Aim of the task ▸ The word to look for is "defesa". Report every line of the entries below that has it.

Given data ▸
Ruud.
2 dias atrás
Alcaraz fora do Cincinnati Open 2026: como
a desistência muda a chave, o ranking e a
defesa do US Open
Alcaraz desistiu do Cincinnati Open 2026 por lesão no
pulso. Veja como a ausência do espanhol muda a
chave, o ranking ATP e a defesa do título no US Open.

--

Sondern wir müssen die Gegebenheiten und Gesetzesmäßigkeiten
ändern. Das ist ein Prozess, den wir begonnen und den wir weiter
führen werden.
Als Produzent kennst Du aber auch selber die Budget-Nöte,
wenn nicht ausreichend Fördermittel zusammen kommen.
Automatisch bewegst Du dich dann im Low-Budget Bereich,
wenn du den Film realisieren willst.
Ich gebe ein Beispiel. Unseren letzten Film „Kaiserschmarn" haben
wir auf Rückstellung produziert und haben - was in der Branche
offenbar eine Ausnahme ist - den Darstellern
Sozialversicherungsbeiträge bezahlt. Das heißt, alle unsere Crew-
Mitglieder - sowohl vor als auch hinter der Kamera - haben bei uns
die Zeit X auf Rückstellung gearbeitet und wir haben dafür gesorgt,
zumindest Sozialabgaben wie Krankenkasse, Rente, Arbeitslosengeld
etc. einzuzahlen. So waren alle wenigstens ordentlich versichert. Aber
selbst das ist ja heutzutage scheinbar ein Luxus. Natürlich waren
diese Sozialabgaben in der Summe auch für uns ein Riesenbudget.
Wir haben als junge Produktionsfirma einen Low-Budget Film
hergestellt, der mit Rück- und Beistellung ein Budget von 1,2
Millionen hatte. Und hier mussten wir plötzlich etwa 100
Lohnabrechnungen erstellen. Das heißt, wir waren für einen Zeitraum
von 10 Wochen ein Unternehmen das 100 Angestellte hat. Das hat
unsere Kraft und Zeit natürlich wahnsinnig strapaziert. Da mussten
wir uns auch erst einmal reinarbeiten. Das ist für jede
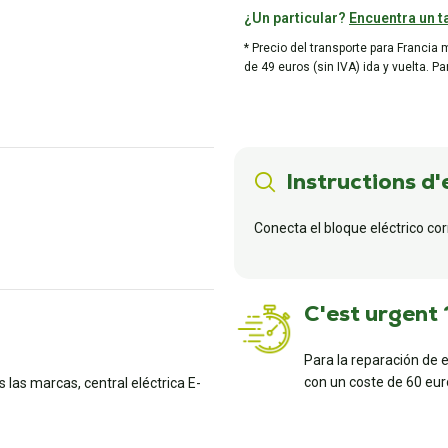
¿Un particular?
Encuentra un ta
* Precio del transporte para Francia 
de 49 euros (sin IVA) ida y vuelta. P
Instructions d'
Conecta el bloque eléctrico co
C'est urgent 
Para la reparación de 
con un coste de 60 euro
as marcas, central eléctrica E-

Written solution ▸
defesa do US Open
chave, o ranking ATP e a defesa do título no US Open.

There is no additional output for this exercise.